The mean age of participants was 41 years, and the majority (63%) were females. Of the 204 drivers, 191 provided their cell phone records (94%). Phone records were cross-referenced with driving data to confirm whether a participant was driving during the time of the phone call. This cross-check determined that 187 drivers (92%) had calls placed or received while their vehicles were in operation (N=14,754).
Results indicated that driver headway to a lead vehicle did not differ despite commercial motor vehicles drivers significantly increasing their speeds by 4 km/h (2.5 mph) when talking on a cell phone.
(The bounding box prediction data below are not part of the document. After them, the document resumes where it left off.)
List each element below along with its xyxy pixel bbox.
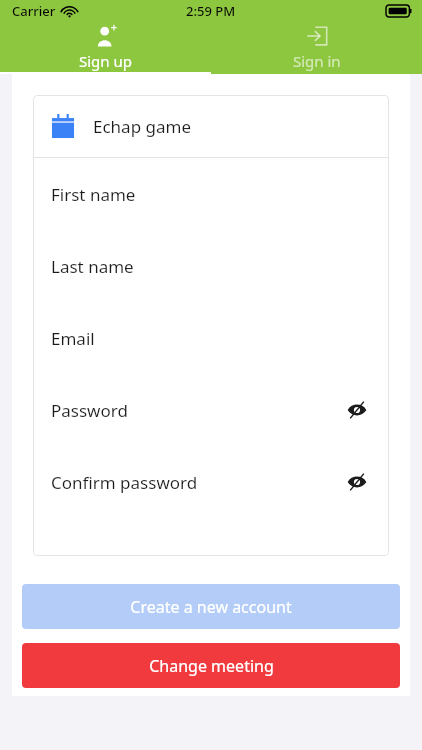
button[interactable]: Change meeting	[22, 643, 400, 688]
button[interactable]: Sign in	[211, 22, 422, 74]
button[interactable]: Echap game	[33, 95, 389, 157]
staticText: Sign in	[293, 51, 341, 71]
staticText: Create a new account	[130, 596, 292, 618]
staticText: Echap game	[93, 115, 192, 138]
staticText: Confirm password	[51, 471, 343, 494]
button[interactable]: Show password	[343, 468, 371, 496]
staticText: Sign up	[79, 51, 132, 71]
button[interactable]: Confirm password	[33, 446, 389, 518]
button[interactable]: Last name	[33, 230, 389, 302]
staticText: Password	[51, 399, 343, 422]
button[interactable]: Password	[33, 374, 389, 446]
button[interactable]: Create a new account	[22, 584, 400, 629]
staticText: 2:59 PM	[186, 2, 236, 20]
button[interactable]: Sign up	[0, 22, 211, 74]
button[interactable]: First name	[33, 158, 389, 230]
staticText: Email	[51, 327, 371, 350]
staticText: Carrier	[12, 2, 56, 20]
button[interactable]: Show password	[343, 396, 371, 424]
button[interactable]: Email	[33, 302, 389, 374]
staticText: Last name	[51, 255, 371, 278]
staticText: Change meeting	[149, 655, 274, 677]
staticText: First name	[51, 183, 371, 206]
However, commercial motor vehicles drivers changed lanes significantly less and light-vehicle drivers unintentionally departed their lanes significantly less when talking on a cell phone. Overall, the observed performance changes were not substantial.
Fitch, G. M., Grove, K., Hanowski, R. J., & Perez, M. A. (2014). Compensatory behavior of drivers when conversing on a cell phone: Investigation with naturalistic driving data. Transportation research record, 2434(1), 1-8.